* [Work request]:
Keep the images out and set the listing below down word for word.

* [Exercise material]:
---*---

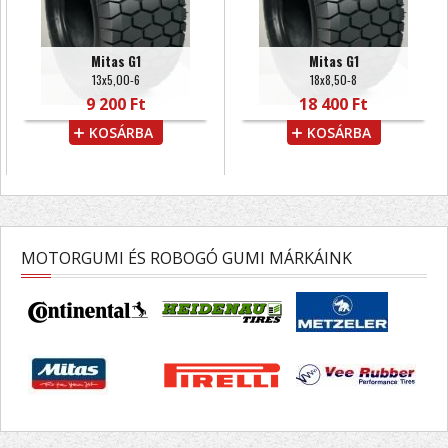
Mitas G1
Mitas G1
13x5,00-6
18x8,50-8
9 200 Ft
18 400 Ft
KOSÁRBA
KOSÁRBA
MOTORGUMI ÉS ROBOGÓ GUMI MÁRKÁINK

---*---

* [Written solution]:
Mitas G1
Mitas G1
13x5,00-6
18x8,50-8
9 200 Ft
18 400 Ft
KOSÁRBA
KOSÁRBA
MOTORGUMI ÉS ROBOGÓ GUMI MÁRKÁINK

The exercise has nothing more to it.